We need to put some code in place that evaluates our special conditions for executing our query, and the work you’re going to do for this is pretty much the same no matter how complex your requirement are.
This parameter will provide the actual feedback we want to show the user if s/he chooses values for the other parameters that are inappropriate, mutually incompatible, etc. We will allow it to be blank, signifying everything is okay. In this example, I’m going to get its value from a query, which is really fine; you can ignore the warning about possible perf issues, considering that this query will only ever have one result row, but you could also get the value from an expression, and write a VB or C# function to evaluate your other parameters. It all depends on which language (SQL or .NET) suits your validation requirements best.
Here’s how the new dataset query provides the ErrMsg value, in my particular scenario:
3. Adjust your Main data query to respect your new, hidden parameter
This is really easy. All you have to do is change what you provide when @ParameterFeedback is blank or has a value; it doesn’t have to know the reasons:
if len(@ParameterFeedback) = 0
begin
select top (@Max) Path, Name,Description from catalog where (Path like ltrim(@Path) + ‘%’)
end
else
begin
select space(0) as Path, space(0) as Name, space(0) as Description from catalog where 1=2
end
As you see, all we’re doing is providing an empty set rather than something inappropriate (or crashy) if the parameters don’t meet our requirements.

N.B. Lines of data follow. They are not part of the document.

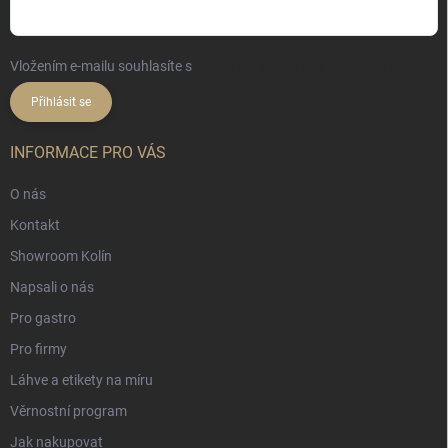
Vložením e-mailu souhlasíte s
podmínkami ochrany osobních údajů
Přihlásit se
INFORMACE PRO VÁS
O nás
Kontakt
Showroom Kolín
Napsali o nás
Pro gastro
Pro firmy
Láhve a etikety na míru
Věrnostní program
Jak nakupovat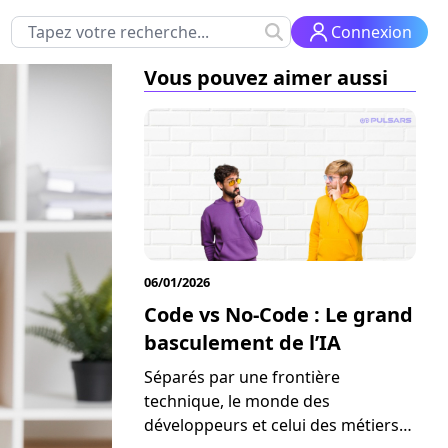
Connexion
Vous pouvez aimer aussi
06/01/2026
Code vs No-Code : Le grand
basculement de l’IA
Séparés par une frontière
technique, le monde des
développeurs et celui des métiers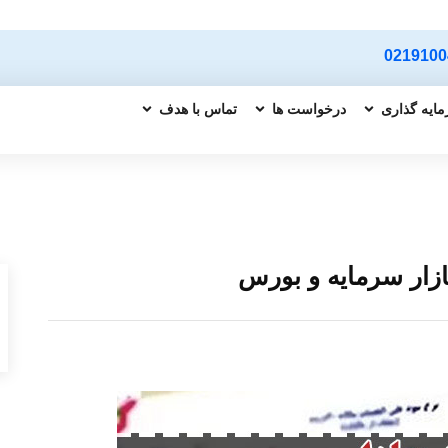
0219100
ایه گذاری
درخواست ها
تماس با هدف
بازار سرمایه و بورس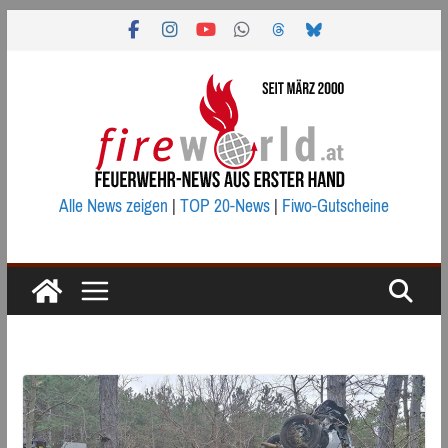
Zum
Inhalt
springen
Alle News zeigen
|
TOP 20-News
|
Fiwo-Gutscheine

Note that, in my particular case, because there was a TOP clause in my query, I could simplify even further:
declare @thisMax as int = @Max
if len(@ParameterFeedback) > 0
begin
set @thisMax = 0
end
select top (@thisMax) Path, Name,Description from catalog where (Path like ltrim(@Path) + ‘%’)
So now, the report is much more polite when things are wrong.
All that’s left is to tell the user something we already know — and as I said, your RDL is up to the task.
4. Use NoRows! Duh.
NoRows is one of the RDL’s most underutilitized capabilities, IMHO. It can be formatted however you want — including, for example, using different sizes or colors depending on the nature of your error problem (add an ErrorLevel column to your ParameterFeedback dataset and you’ve got the idea…). Most important for our requirements, it can be filled using an expression, just like any textbox:
Now your report gives polite, specific, and totally-owned-by-you feedback.
If you like, you can also hide the report title or other report elements, using something like the following in their Visibility/Hidden expressions.
=len(Parameters!ParameterFeedback.Value) > 0
… in my example, I’ll do that so that the only thing showing on the page is what I want to show, if the parameter values are not to my liking. I’ve also added a little padding to the NoRows element, since it’s the only thing on the page. Here’s the final result:
That’s all there is to it.
NoRows is so simple, so useful and (again IMHO) so underappreciated. Like everything else in life, it’s easy to see the shortcomings of Report Manager, and a little harder to make constructive use of everything we’ve been given “underneath”.